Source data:
□ □ □ □ □
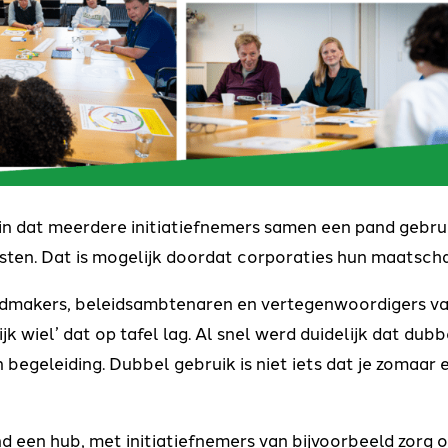
n dat meerdere initiatiefnemers samen een pand gebruik
osten. Dat is mogelijk doordat corporaties hun maatsch
tadmakers, beleidsambtenaren en vertegenwoordigers v
ijk wiel’ dat op tafel lag. Al snel werd duidelijk dat dub
begeleiding. Dubbel gebruik is niet iets dat je zomaar
 een hub, met initiatiefnemers van bijvoorbeeld zorg of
□ □ □ □ □
:: EXERCISE GOAL ::
Exactly as written, please copy out the whole set of records, skipping images.

:: EXERCISE SOLUTION ::
n dat meerdere initiatiefnemers samen een pand gebruik
osten. Dat is mogelijk doordat corporaties hun maatsch
tadmakers, beleidsambtenaren en vertegenwoordigers v
ijk wiel’ dat op tafel lag. Al snel werd duidelijk dat dub
begeleiding. Dubbel gebruik is niet iets dat je zomaar
 een hub, met initiatiefnemers van bijvoorbeeld zorg of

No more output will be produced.